I was diagnosed with epilepsy back in 2012, I won’t bore you with my journey you can read my epilepsy journey here. However, it’s been a bumpy ride, to say the least. I have found you get two ends of the spectrum with reaction with epilepsy, either the person who is super worried about everything, which is obviously preferential to the other end of the scale, can’t see it, it’s not there. I know who I’d prefer to have an encounter with!
Epilepsy myth 1 – But you look fine?
I’m so sick and tired of people thinking that I might look fine, but every day is a battle. Every single day in some shape or form has epilepsy in it. it’s not a case of, I look fine, therefore I am fine. Every single day I have to do a body check and weigh up my options of triggers. Am I tired? If so, do I need more rest? Is this going to stress me out? How can I manage this? Whilst I know this can happen with anyone, but epilepsy? It’s amplified. Trust me.
There are a number of things which can impact our condition big style. Often we don’t know the trigger, it’s like, boom, hi there seizure for no apparent reason. Others we can retrace our steps and pinpoint the culprit. I’d say 65% of the time I can function pretty well without an issue now, the other percentage is dictated by epilepsy. It really annoys me that people don’t have compassion. It’s like, they don’t understand it, nor are willing to understand, so to them, it isn’t important. Ridiculous. This can literally happen to anyone, weight, height, gender or race. It’s like a really bad bingo game.
Epilepsy myth 2 – You didn’t fit?
Not everyone with epilepsy has a fit. If you didn’t know that then you’ve really been cooped up and not reading the news, there are so many kinds of epilepsy. Even as a later-life diagnosed epileptic, the combinations of this condition are literally endless and even now I’m learning about the differences. Some of us might have the same, like focal seizures, but even two people with the same kind can experience something different. One person with focal seizures can experience sheer joy, whilst the other can feel impending doom. Guess which one I have?! Exactly. It sucks.

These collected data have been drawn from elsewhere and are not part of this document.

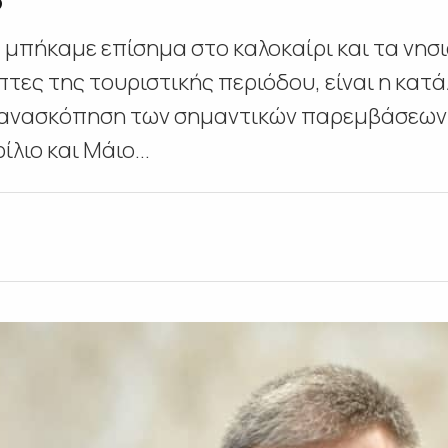
ς μπήκαμε επίσημα στο καλοκαίρι και τα νη
τες της τουριστικής περιόδου, είναι η κατά
 ανασκόπηση των σημαντικών παρεμβάσεων 
λιο και Μάιο...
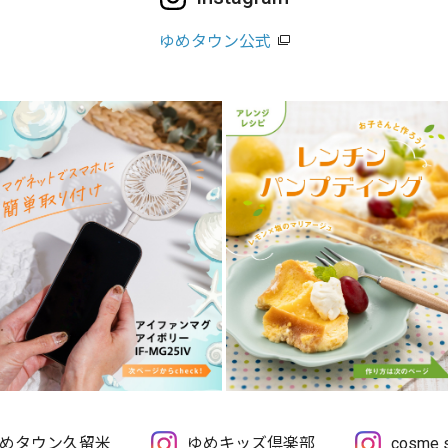
ゆめタウン公式
めタウン久留米
ゆめキッズ倶楽部
cosme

Epilepsy myth 3 – Oh no it’s got flashing lights
Whilst I appreciate the concern, I’ve heard, ‘are you okay with these flashing lights‘ hundreds of times, all whilst flashing lights are in fact, flashing. No. We don’t all have issues with flashing lights. They give me a headache but it doesn’t provoke an epileptic fit. That being said, I’d rather people aired on the side of caution and asked someone with epilepsy than assume they weren’t, but only 3-5% of people with epilepsy have an issue with flashing lights. I do get a bit peed off when I see people share flashing images on a public domain or a social media channel, it’s like c’mon. That person who is a photosensitive epileptic goes out of their way to avoid flashing lights, suddenly scrolls through twitter to flashing images – I mean how could they know other than avoiding social media altogether? Ridic.
Can you tell I needed a bit of rant? Yes. I know we can’t know about every condition, but the fact people still think epilepsy is just a grand mal is quite annoying now. With all this talk on epilepsy websites, and in the news, I’d have hoped society would know more than they do. In my 3 previous jobs I’ve had to explain what ‘my kind’ of epilepsy is.